Saved entries:
§
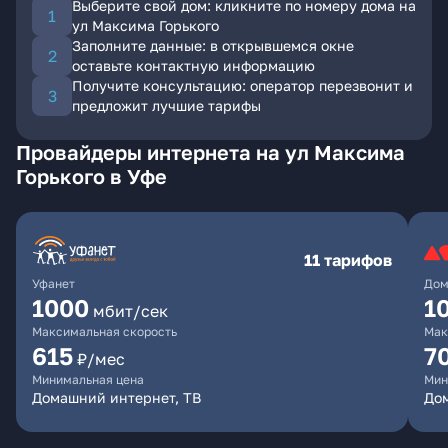
Выберите свой дом: кликните по номеру дома на
ул Максима Горького
Заполните данные: в открывшемся окне
оставьте контактную информацию
Получите консультацию: оператор перезвонит и
предложит лучшие тарифы
Провайдеры интернета на ул Максима
Горького в Уфе
11 тарифов
Уфанет
Дом
1000
1
мбит/сек
Максимальная скорость
Мак
615
7
₽/мес
Минимальная цена
Мин
Домашний интернет, ТВ
До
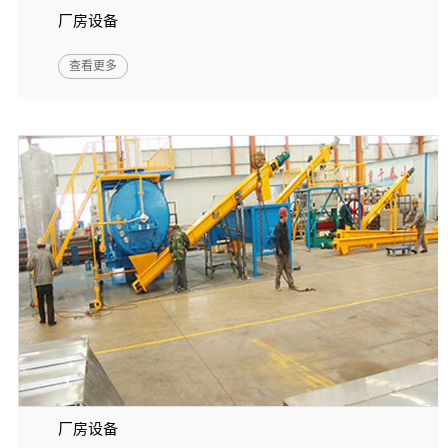
厂房设备
查看更多
厂房设备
§
#### Problem description
Leave the pictures out, and transcribe each of the records exactly.

#### Solution to this exercise
Выберите свой дом: кликните по номеру дома на
ул Максима Горького
Заполните данные: в открывшемся окне
оставьте контактную информацию
Получите консультацию: оператор перезвонит и
предложит лучшие тарифы
Провайдеры интернета на ул Максима
Горького в Уфе
11 тарифов
Уфанет
Дом
1000
1
мбит/сек
Максимальная скорость
Мак
615
7
₽/мес
Минимальная цена
Мин
Домашний интернет, ТВ
До
厂房设备
查看更多
厂房设备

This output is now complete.